*Assignment:* Set down exactly the lines in the records below that run from the line with "Recent Posts" to the line with "Crédit digital rapide", inclusive, and nothing more.

Top of Supplied material

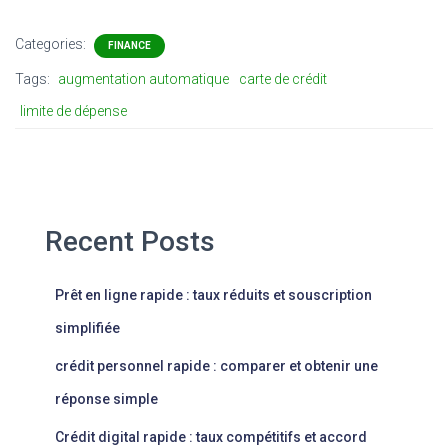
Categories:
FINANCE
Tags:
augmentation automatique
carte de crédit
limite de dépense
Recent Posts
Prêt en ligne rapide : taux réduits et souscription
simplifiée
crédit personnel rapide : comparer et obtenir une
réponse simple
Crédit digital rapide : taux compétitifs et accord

Bottom of Supplied material
Top of Supplied material

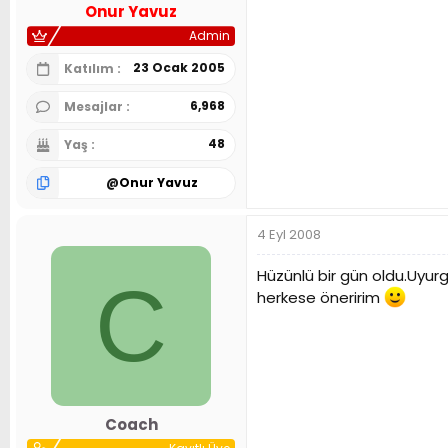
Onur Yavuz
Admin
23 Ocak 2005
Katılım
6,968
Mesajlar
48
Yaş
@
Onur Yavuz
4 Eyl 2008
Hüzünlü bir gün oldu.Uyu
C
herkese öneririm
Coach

Bottom of Supplied material

*Output below:*
Recent Posts
Prêt en ligne rapide : taux réduits et souscription
simplifiée
crédit personnel rapide : comparer et obtenir une
réponse simple
Crédit digital rapide : taux compétitifs et accord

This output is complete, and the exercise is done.